- **What the exercise asks**
Transcribe verbatim every line from the line containing "Vestes (293, 1518)" to the end of the entries, including both endpoints. Output nothing beyond those lines.

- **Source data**
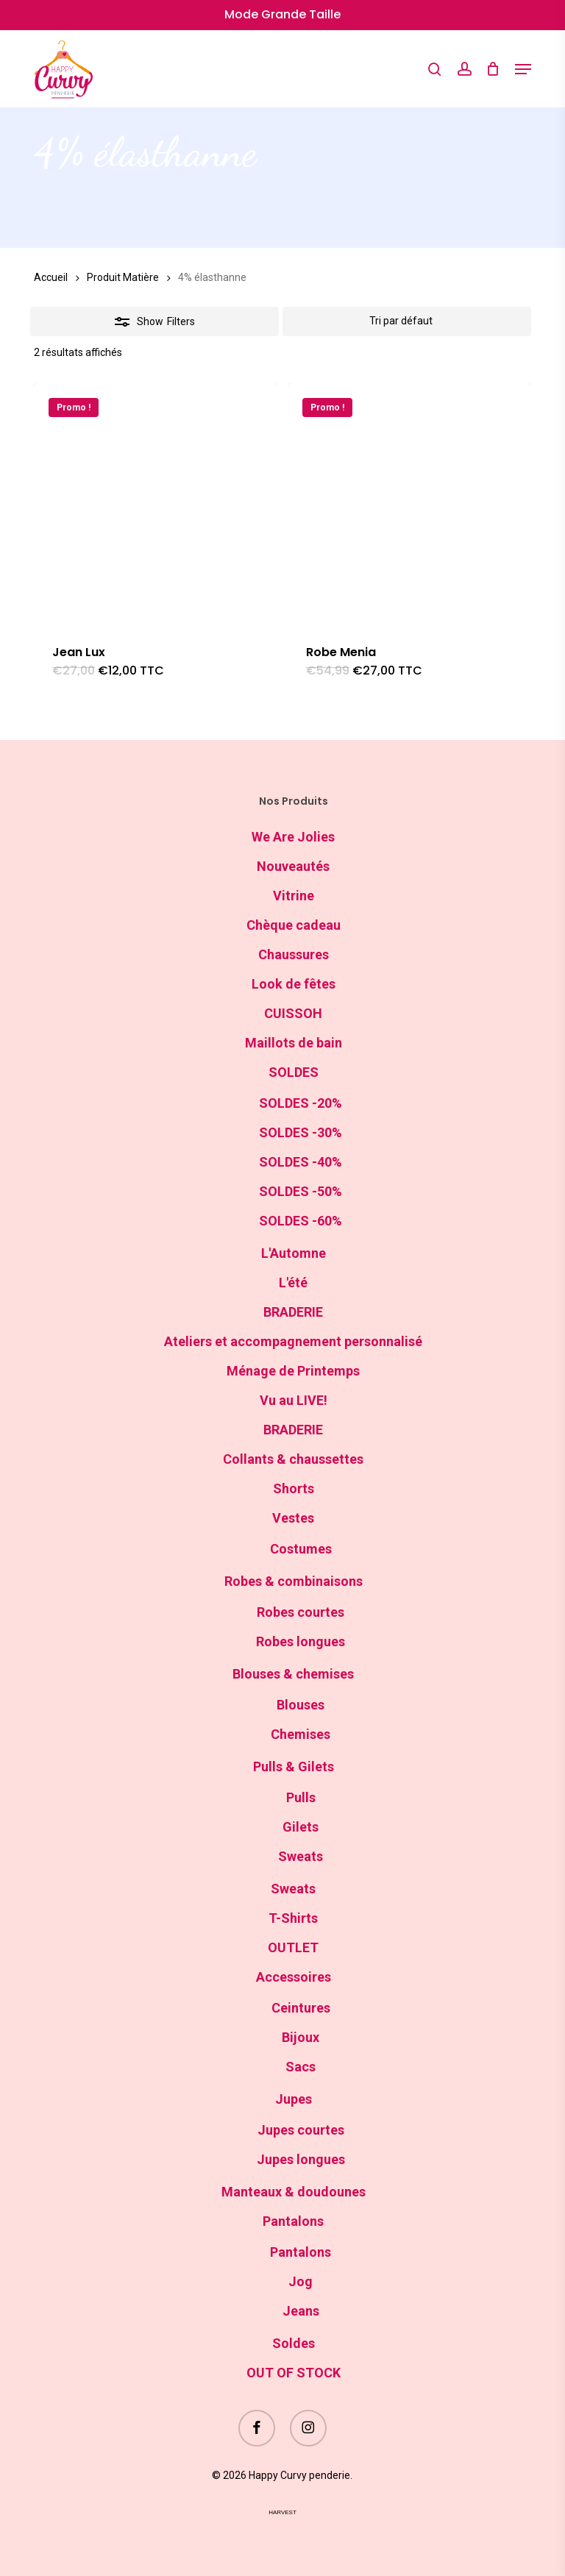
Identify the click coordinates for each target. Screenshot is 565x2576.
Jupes (293, 2099)
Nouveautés (293, 866)
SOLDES (294, 1072)
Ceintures (300, 2007)
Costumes (301, 1548)
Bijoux (300, 2037)
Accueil (51, 277)
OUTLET (293, 1947)
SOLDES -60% (300, 1220)
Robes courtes (300, 1612)
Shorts (293, 1488)
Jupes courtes (300, 2130)
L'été (293, 1282)
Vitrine (293, 895)
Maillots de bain (293, 1042)
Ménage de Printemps (293, 1370)
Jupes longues (301, 2159)
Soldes (293, 2343)
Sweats (300, 1856)
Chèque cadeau (293, 925)
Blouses (300, 1704)
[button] (523, 69)
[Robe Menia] (409, 504)
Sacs (300, 2066)
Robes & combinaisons (293, 1581)
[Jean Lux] (155, 504)
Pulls (301, 1797)
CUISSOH (293, 1013)
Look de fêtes (293, 984)
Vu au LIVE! (293, 1400)
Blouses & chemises (293, 1674)
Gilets (300, 1827)
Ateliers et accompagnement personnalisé (293, 1341)
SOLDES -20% (300, 1103)
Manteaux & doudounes (293, 2191)
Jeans (300, 2311)
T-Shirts (293, 1918)
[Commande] (406, 321)
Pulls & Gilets (293, 1766)
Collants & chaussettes (293, 1459)
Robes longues (300, 1641)
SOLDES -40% (300, 1162)
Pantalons (293, 2221)
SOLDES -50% (300, 1191)
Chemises (300, 1734)
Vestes (293, 1518)
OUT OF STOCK (293, 2372)
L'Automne (293, 1253)
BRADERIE (293, 1312)
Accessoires (293, 1977)
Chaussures (293, 954)
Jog (300, 2281)
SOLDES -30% (300, 1132)
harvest (282, 2512)
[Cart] (493, 69)
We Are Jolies (293, 836)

- **Output of the exercise**
Vestes (293, 1518)
OUT OF STOCK (293, 2372)
L'Automne (293, 1253)
BRADERIE (293, 1312)
Accessoires (293, 1977)
Chaussures (293, 954)
Jog (300, 2281)
SOLDES -30% (300, 1132)
harvest (282, 2512)
[Cart] (493, 69)
We Are Jolies (293, 836)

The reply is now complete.